Close Up: Photographer Jerome Delay
Jerome Delay is AP’s chief photographer for Africa, based in Johannesburg. After working as an AP stringer in Denver, Colorado and as a staff photographer for Agence France-Presse (AFP) in Washington, DC, Delay has been on staff with the AP in a variety of roles: chief photographer in Jerusalem, staff photographer and international photo editor in Paris and international photographer based in London and in Paris. He has covered the White House, the Calgary Winter Olympics and World Cup soccer, as well as conflicts all over the world: the Middle East (Israel, Palestine, South Lebanon, Iraq), Africa (Somalia, Ethiopia, Rwanda, the Congo), the Balkans (Bosnia, Kosovo, Albania, Macedonia, Serbia), Northern Ireland, Haiti, Kashmir and Afghanistan.
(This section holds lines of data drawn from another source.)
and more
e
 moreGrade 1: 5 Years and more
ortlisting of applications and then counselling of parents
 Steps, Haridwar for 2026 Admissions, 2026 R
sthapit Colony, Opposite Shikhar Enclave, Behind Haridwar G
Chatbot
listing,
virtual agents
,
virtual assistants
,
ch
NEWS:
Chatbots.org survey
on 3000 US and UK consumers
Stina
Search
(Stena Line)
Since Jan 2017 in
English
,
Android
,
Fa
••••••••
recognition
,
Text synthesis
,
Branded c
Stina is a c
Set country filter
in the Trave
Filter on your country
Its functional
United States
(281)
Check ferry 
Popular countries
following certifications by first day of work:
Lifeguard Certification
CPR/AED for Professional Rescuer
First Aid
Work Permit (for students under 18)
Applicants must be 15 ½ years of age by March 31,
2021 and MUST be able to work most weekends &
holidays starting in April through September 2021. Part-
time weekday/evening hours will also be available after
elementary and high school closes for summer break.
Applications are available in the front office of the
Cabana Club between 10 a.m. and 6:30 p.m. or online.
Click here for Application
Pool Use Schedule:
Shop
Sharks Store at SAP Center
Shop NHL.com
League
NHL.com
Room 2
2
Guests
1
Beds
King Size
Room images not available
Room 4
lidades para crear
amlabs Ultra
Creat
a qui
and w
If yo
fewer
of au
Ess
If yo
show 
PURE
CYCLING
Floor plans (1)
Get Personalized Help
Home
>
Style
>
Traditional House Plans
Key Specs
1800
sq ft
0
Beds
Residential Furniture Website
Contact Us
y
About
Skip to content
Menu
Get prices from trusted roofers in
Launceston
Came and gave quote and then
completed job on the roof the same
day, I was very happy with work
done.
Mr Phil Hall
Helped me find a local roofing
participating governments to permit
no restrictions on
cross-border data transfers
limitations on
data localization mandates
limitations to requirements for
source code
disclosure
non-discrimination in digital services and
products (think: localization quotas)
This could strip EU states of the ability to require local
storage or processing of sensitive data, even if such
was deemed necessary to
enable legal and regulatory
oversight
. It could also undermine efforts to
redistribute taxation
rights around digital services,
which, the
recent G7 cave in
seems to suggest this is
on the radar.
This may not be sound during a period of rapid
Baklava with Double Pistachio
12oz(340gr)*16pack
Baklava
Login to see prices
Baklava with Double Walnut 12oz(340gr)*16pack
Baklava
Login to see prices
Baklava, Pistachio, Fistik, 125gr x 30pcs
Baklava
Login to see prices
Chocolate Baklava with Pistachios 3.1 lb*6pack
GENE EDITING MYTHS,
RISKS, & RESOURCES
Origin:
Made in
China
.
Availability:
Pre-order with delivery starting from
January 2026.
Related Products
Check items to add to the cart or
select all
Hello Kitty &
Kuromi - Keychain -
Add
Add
An anti-Balaka Christian militiaman holding a bow and arrow stands in, what days before, was a predominantly Muslim area of the Miskin district of Bangui, Central African Republic, Tuesday Feb. 4, 2014. All Muslim shops on the avenue leading to PK5 have been looted in the past 2 days, as anti-Balaka militiamen push back Muslim factions, opening the gates for mass looting by Christian residents. Fighting between Muslim Seleka militias and Christian anti-Balaka factions continues as French and African Union forces struggle to contain the bloodshed. (AP Photo/Jerome Delay)
Peul women sit in a house across the Nour Islam mosque where they found refuge in Bangui, Central African Republic, Wednesday, Dec. 11, 2013. More than 500 people have been killed over the past week in sectarian fighting in Central African Republic, aid officials said Tuesday, as France reported that gunmen fatally shot two of its soldiers who were part of the intervention to disarm thousands of rebels accused of attacking civilians. (AP Photo/Jerome Delay)
A man suspected to be a Muslim Seleka militiaman lies wounded after being stabbed by newly enlisted FACA (Central African Armed Forces) soldiers moments after Central African Republic Interim President Catherine Samba-Panza addressed the troops in Bangui, Wednesday, Feb. 5, 2014. The man died later after being lynched by hundreds of recruits using knifes, bricks and foot blows to the head. (AP Photo/Jerome Delay)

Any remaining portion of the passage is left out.